A small stream of gas at high velocity can be used to produce a larger flow in some other fluid. I agree with that, but what about the time-machine Coanda must have used to apply this principal on just about every locomotive of the late 19th century? (that's what makes the chugging sound, Andy). How is it justified to imply that he came up with something that was commonplace years before he was born? He didn't even originate it's application in aircraft(Maxim is an early, but not the sole, example of this), but that's a bit off the point unless some one tries to make an issue of it in the article.Ion G Nemes (talk) 18:00, 11 January 2011 (UTC) I have also removed your references to the avrocar because the description you present for it's mode of operation is completely wrong. If you had bothered to look at that diagram you restored to the page you'd see a large ducted fan in the center.Ion G Nemes (talk) 18:00, 11 January 2011 (UTC)

Steam locomotive exhaust systems rely on Coanda effect? Simply put - No. If you want references, go and read Koopman's The Fire Burns Much Better, which is by far the most comprehensive study of both this, and the history of theories for how it worked. Sadly it's hand-printed by elves with a print run of a dozen (an MSc thesis) and damned hard to find a copy of, but it is the book on the subject. Livio Dante Porta, and of course Chapelon (I'm hoping you can read French, as you have an interest in Coanda), are also the usual texts on the subject. But no, it doesn't work by the Coanda effect.
As to the rest, then Coanda described the Coanda effect and the Chinese had probably been cursing the dribbling teapot quite well without for centuries beforehand. Discovery and description isn't, of course, invention.
For the Avrocar, then the use of the fan for lift doesn't have much to do with the periphery jets and their use of Coanda for horizontal propulsion and control in all three axes. Andy Dingley (talk) 02:39, 12 January 2011 (UTC)
Actually, I wasn't trying to suggest that forced-draft in locomotives used the Coanda effect(hence the question mark, and the complete lack of any such assertion in my post). I was trying to suggest that forced-draft in locomotives was produced by a small stream of gas at high velocity being used to produce a larger flow in some other fluid(Am I correct sir?). And that therefore the use of a small stream of gas at high velocity to produce a larger flow in some other fluid is not necessarily a consequence of Coanda's work(Am I correct sir?). Your edit gives the impression that it was giving credit to Coanda for the Idea that a small stream of gas at high velocity can be used to to produce a larger flow in some other fluid. Was this your intention? But perhaps this discussion would best be continued on the Coanda page.(By the way, In my ignorance I always thought teapots dribbled because of surface-tension effects, but your statement that the Coanda effect is actually responsible makes me appreciate yet again the true depth of your expertise. Thanks for the information, I love learning new things!)
As to the Avrocar: I see that you have recruited the aid of your old pal Lsorin for editing this page. What a nice gesture. That should certainly improve the discourse to no end. Maybe if you can track down that anonymous poster with the dynamic IP from the coanda 1910 page you'll bring him along too! Ion G Nemes (talk) 04:23, 14 January 2011 (UTC)

Coandă-1910[edit]

Hi. Your revert removed my copyedit. Was this intentional? --John (talk) 16:10, 13 January 2011 (UTC)

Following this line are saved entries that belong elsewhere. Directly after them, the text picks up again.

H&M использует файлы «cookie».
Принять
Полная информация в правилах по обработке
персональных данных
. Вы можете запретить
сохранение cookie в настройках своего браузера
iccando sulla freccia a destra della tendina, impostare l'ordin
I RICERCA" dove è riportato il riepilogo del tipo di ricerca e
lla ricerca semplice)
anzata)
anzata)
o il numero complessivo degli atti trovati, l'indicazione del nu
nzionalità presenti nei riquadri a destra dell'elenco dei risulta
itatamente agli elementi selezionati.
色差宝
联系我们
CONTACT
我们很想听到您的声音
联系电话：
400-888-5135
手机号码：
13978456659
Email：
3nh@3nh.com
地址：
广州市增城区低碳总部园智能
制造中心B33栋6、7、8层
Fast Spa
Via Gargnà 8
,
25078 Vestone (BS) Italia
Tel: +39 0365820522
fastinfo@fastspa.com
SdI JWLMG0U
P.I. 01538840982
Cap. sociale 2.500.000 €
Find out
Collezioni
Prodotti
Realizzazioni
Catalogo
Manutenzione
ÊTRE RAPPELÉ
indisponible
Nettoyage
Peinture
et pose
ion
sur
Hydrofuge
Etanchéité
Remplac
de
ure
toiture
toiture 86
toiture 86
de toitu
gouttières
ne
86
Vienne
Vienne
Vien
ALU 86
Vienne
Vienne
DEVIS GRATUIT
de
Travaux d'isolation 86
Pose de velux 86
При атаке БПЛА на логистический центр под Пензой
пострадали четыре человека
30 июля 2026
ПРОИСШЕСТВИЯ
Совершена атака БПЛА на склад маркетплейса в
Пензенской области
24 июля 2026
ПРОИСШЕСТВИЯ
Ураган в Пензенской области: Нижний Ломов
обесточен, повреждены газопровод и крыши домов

Yes and sort of. I crudely reverted a whole block of Lsorin's changes to take out the obvious problematic one. Now I'm off at AN/EW to try and get a block on him because I'm so tired of this same damned revert every time we turn our backs on it.
From first glance, your change appeared to relate to his prior changes, in which case it would now have become moot. Once I've done the AN/EW, I can have a better look and see if it's more general. If it is, of course I'd be delighted to restore it. I'd even restore some of Lsorin's edits, if they're like the recent ruddervator change. If of course you get to yours first, please feel free to put it back - I've no problem with it, if it's still relevant to the latest state of the article. Andy Dingley (talk) 16:15, 13 January 2011 (UTC)
I've re-added your text copy-editing. I've left the wikilinked Romanian in the head though, because I personally consider that it's a useful note and link (Coanda isn't too well known and he's a respected figure by the Romanians) and also, probably more importantly, because I don't wish to invoke an angry Dacian horde. If you really think it's better without, please feel free to remove it again. Andy Dingley (talk) 16:45, 13 January 2011 (UTC)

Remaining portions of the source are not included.